#### Explain Solution R.D. Sharma Class 12 Chapter 21 Differential Equations Exercise 21.9 Question 37 Maths Textbook Solution.

Answer:\begin{aligned} \sin \left(\frac{y}{x}\right)=\log |x|+\frac{1}{\sqrt{2}} \\ \end{aligned}

Given:\begin{aligned} &x\cos \left(\frac{y}{x}\right) \frac{d y}{d x}=y \cos \left(\frac{y}{x}\right)+x \end{aligned}

To find: we have to find the solution of given differential equation.

Hint: we will put $y=vx \: and \: \frac{dy}{dx}=v+x\frac{dv}{dx}$

Solution: we have,

\begin{aligned} &x\cos \left(\frac{y}{x}\right) \frac{d y}{d x}=y \cos \left(\frac{y}{x}\right)+x \end{aligned}      ....(i)

It is homogeneous equation.

put $y=vx \: and \: \frac{dy}{dx}=v+x\frac{dv}{dx}$

So,

\begin{aligned} &x \cos \left(\frac{v x}{x}\right)\left(v+x \frac{d v}{d x}\right)=v x \cos \left(\frac{v x}{x}\right)+x \\ &\Rightarrow x \cos (v)\left(v+x \frac{d v}{d x}\right)=x(v \cos v+1) \\ &\Rightarrow \cos v\left(v+x \frac{d v}{d x}\right)=v \cos v+1 \\ &\Rightarrow v \cos v+x \cos v \frac{d v}{d x}=v \cos v+1 \\ &\Rightarrow x \cos v \frac{d v}{d x}=1 \end{aligned}

Separating the variables and integrating both side we get

\begin{aligned} &\int \cos v d v=\int \frac{d x}{x} \\ &\Rightarrow \sin v=\log |x|+c \\ &\text { Putting } v=\frac{y}{x} \\ &\Rightarrow \sin \left(\frac{y}{x}\right)=\log |x|+c \end{aligned}            ...(ii)
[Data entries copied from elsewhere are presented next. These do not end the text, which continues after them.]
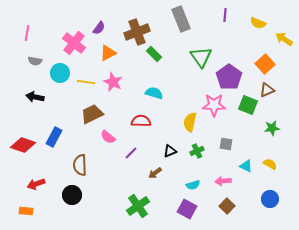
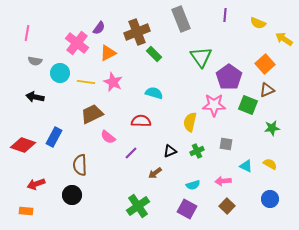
pink cross at (74, 43): moved 3 px right
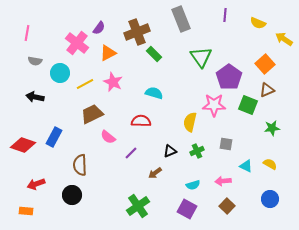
yellow line at (86, 82): moved 1 px left, 2 px down; rotated 36 degrees counterclockwise
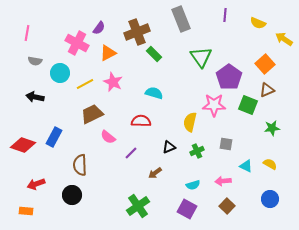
pink cross at (77, 43): rotated 10 degrees counterclockwise
black triangle at (170, 151): moved 1 px left, 4 px up
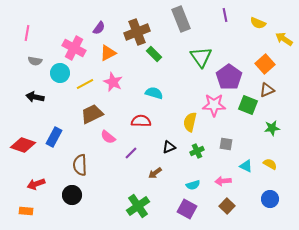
purple line at (225, 15): rotated 16 degrees counterclockwise
pink cross at (77, 43): moved 3 px left, 5 px down
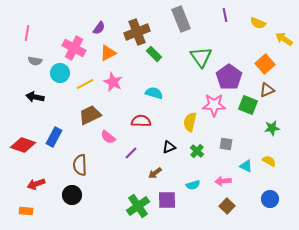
brown trapezoid at (92, 114): moved 2 px left, 1 px down
green cross at (197, 151): rotated 24 degrees counterclockwise
yellow semicircle at (270, 164): moved 1 px left, 3 px up
purple square at (187, 209): moved 20 px left, 9 px up; rotated 30 degrees counterclockwise
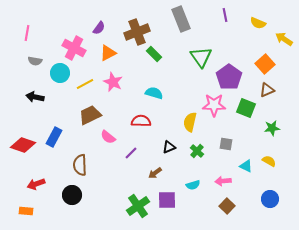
green square at (248, 105): moved 2 px left, 3 px down
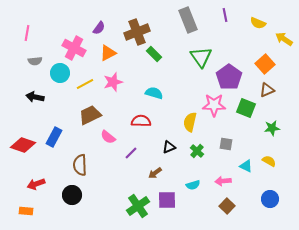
gray rectangle at (181, 19): moved 7 px right, 1 px down
gray semicircle at (35, 61): rotated 16 degrees counterclockwise
pink star at (113, 82): rotated 30 degrees clockwise
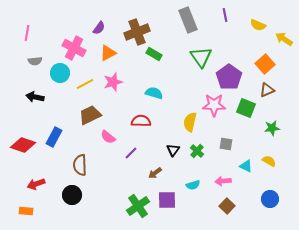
yellow semicircle at (258, 23): moved 2 px down
green rectangle at (154, 54): rotated 14 degrees counterclockwise
black triangle at (169, 147): moved 4 px right, 3 px down; rotated 32 degrees counterclockwise
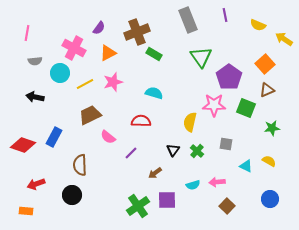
pink arrow at (223, 181): moved 6 px left, 1 px down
It is given that $y=\frac{\pi }{4}$ when $x=1$

Putting $y=\frac{\pi }{4}$$x=1$ in equation (ii) we get

$\Rightarrow \sin \left ( \frac{\pi }{4} \right )=c$

$\Rightarrow c=\frac{1}{\sqrt{2}}$

Putting value of c in equation (ii) we get

$\Rightarrow \sin \left ( \frac{y}{x} \right )=log\mid x\mid +\frac{1}{\sqrt{2}}$

This is required solution.